Jumlah pemuda yang tidak mengikuti pendidikan, pelatihan, atau bekerja—dikenal sebagai Neet—di Inggris terus meningkat, mendekati angka satu juta. Berdasarkan perkiraan resmi, pada periode Oktober hingga Desember 2025, sebanyak 957.000 orang berusia 16–24 tahun termasuk pemuda Neet, atau sekitar 12,8% dari kelompok usia tersebut.
Kondisi pasar kerja yang lemah membuat pemuda sangat terdampak, terutama akibat pemotongan lapangan kerja di sektor perhotelan dan program magang pasca-kuliah. Meski jumlah pemuda Neet sedikit menurun dibandingkan tahun sebelumnya (-0,4 poin persentase), angka ini meningkat tipis dibandingkan kuartal sebelumnya, menurut data Office for National Statistics (ONS).
Peningkatan jumlah pemuda Neet didorong oleh pertumbuhan angka pemuda perempuan yang tidak bekerja. Meskipun secara keseluruhan laki-laki lebih berisiko menjadi Neet, kesenjangan gender semakin menyempit: 12,2% perempuan berusia 16–24 tahun masuk kategori Neet pada akhir 2025, naik dibanding kuartal sebelumnya, sementara pemuda laki-laki turun menjadi 13,3%.

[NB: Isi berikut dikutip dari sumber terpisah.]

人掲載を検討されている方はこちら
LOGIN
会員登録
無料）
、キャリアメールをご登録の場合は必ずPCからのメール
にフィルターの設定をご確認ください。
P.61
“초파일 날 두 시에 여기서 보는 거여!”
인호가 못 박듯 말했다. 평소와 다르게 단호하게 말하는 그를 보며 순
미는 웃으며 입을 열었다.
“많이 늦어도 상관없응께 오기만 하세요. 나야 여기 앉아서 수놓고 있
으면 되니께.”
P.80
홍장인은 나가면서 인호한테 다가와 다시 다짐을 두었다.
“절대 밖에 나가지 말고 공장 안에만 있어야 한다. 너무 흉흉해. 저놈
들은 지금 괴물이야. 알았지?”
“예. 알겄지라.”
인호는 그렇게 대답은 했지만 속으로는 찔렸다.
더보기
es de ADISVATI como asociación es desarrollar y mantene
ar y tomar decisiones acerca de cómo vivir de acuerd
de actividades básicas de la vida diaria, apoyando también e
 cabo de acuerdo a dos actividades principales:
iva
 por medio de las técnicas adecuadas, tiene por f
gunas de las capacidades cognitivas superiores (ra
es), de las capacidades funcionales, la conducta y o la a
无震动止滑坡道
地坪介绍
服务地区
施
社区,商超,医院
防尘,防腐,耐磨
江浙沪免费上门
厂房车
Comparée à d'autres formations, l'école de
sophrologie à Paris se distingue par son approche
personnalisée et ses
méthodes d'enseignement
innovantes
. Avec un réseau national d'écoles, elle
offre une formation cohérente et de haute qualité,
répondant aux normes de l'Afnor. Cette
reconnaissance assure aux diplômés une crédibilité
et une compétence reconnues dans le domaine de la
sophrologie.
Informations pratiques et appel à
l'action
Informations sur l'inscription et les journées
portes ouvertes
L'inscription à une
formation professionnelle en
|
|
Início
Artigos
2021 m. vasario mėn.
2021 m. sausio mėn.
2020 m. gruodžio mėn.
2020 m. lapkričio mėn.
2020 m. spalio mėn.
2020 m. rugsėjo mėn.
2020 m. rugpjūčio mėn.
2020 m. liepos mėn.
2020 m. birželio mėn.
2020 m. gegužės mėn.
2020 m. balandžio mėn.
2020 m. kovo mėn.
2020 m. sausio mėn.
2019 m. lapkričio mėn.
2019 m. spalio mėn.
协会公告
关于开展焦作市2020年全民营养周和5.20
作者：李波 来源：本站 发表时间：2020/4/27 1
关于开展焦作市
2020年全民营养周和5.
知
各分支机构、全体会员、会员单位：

Seorang pemuda dikategorikan Neet jika mereka menganggur (aktif mencari pekerjaan) atau tidak aktif secara ekonomi (tidak mencari pekerjaan, tidak menunggu mulai bekerja, dan tidak merawat keluarga). Mereka yang menempuh pendidikan formal, magang, atau kursus vokasi tidak termasuk kategori Neet.
Tantangan dan Hambatan Pemuda Neet
Menurut penelitian Youth Futures Foundation, meningkatnya kasus sakit jangka panjang, gangguan mental, dan neurodivergensi menjadi faktor utama ketidakaktifan ekonomi pemuda selama tiga tahun terakhir. Joseph, 24 tahun dari Solihull, yang autis dan telah menganggur selama tiga tahun, mengungkapkan tantangan yang ia hadapi:
“Ada tabu terkait pengalaman kerja—untuk mendapat pekerjaan, kita butuh pengalaman. Tapi pengalaman hanya bisa didapat melalui pekerjaan.”
Joseph menambahkan, kesulitan adaptasi seperti perjalanan ke tempat kerja dan kurangnya pemahaman employer mengenai kekuatan autisme menjadi hambatan. Saat ini, Joseph dibantu pekerja pendukung dari King’s Trust untuk menemukan pekerjaan yang layak.
Pat McFadden, Menteri Pekerjaan dan Pensiun Inggris, menyebut masalah pemuda Neet sebagai “tantangan jangka panjang”. Pemerintah mendukung perusahaan untuk mempekerjakan pemuda melalui program magang. Tahun lalu, Kanselir Rachel Reeves mengumumkan bahwa pemuda yang menganggur atau tidak sekolah selama 18 bulan akan ditawari program kerja berbayar, dengan konsekuensi kehilangan tunjangan jika menolak.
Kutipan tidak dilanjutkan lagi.